Forgive the long hiatus, gentle reader. No book reports for you these many days because I’ve been working my way through Robert B. Parker’s series of detective books featuring Spenser, everybody’s favorite Liberal muscleman, pounding “to whipped cream” all the religious (i.e. Christian) nuts (i.e. Christians), anti-gay (i.e. Christian) bigots (i.e. Christians), and Bostonian “rednecks” (i.e. Christians) who are so racist (i.e. Christian) as to oppose forced busing. The savages.
I had said all I wanted to say about Robert B. Parker and Spenser in a previous post, and nothing new has cropped up in the next six or seven books. It’s television. You like Hawk and Susan and Quirk and Spenser this week, you’ll like ’em next.
The Los Angeles Public Library failed (as not unusual) to supply me with early Spensers, and eReader, my source of “electronical” books was also a bit spotty in its spenserian offerings, and so I had actually to spend real American dollars getting titles like Pale Kings and Princes and A Catskill Eagle from this bookshop and that. Had to shell out for the one pictured above, Looking for Rachel Wallace. Not the best of the bunch so far, maybe the weakest. Women’s Lib circa 1980. Ho ho.
Still, Spenser keeps driving left hooks and right jabs into ugly mugs and making with the wiseapple comebacks, so I got what I paid for. Whether or not you will like it, I can’t say.
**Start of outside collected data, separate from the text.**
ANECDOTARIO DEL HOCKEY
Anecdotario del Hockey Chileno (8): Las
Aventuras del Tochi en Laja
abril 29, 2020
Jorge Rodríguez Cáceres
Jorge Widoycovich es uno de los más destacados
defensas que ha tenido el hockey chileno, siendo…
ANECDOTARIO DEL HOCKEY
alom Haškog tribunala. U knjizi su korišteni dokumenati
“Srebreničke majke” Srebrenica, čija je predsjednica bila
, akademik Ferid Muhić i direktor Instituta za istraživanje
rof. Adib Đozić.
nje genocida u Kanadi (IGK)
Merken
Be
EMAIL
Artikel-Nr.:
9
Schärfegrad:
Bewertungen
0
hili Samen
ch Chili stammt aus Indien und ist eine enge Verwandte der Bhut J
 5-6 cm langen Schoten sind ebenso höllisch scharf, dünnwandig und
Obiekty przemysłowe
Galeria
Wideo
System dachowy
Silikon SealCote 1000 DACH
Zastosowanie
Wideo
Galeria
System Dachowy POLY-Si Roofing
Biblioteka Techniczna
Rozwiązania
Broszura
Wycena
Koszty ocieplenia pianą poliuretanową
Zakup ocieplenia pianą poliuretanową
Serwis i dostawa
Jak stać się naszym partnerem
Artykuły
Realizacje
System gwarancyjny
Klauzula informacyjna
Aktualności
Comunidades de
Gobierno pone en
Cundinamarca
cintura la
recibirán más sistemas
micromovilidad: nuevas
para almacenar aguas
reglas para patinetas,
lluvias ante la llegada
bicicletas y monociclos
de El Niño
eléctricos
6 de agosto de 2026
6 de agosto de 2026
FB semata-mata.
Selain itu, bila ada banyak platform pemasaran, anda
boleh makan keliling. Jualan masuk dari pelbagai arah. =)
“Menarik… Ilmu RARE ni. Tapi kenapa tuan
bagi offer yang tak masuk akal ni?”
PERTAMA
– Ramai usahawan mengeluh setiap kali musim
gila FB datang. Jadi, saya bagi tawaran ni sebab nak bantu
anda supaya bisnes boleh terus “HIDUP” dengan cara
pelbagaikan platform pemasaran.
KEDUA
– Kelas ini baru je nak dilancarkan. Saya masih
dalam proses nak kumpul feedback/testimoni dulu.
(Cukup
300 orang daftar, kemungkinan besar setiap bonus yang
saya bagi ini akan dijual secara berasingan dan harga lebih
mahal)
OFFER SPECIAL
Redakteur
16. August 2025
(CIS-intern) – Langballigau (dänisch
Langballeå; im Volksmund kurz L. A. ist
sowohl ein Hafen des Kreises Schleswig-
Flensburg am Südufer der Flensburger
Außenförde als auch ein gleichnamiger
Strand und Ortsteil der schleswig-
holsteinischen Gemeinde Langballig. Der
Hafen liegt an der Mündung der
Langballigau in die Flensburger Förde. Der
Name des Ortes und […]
If you want a free copy, check my recycle bin (blue) before the pickup on Friday.
Between reading (with much skipping) these hardboiled novels I’ve also been working my way through The Faerie Queene because its author shares a surname with our tough, but soft-hearted, solver of crimes. They’re not entirely different, these two writers, at least in one respect. The Elizabethan Spenser sends the reader scurrying for frequent footnote consultation. Readers of the 20th century Spenser, if born after 1980, may also need to ask their elders the meaning of various time-bound references. Tell me, aged one, whatever can Parker mean when he writes “people in a bar played Space Invaders?”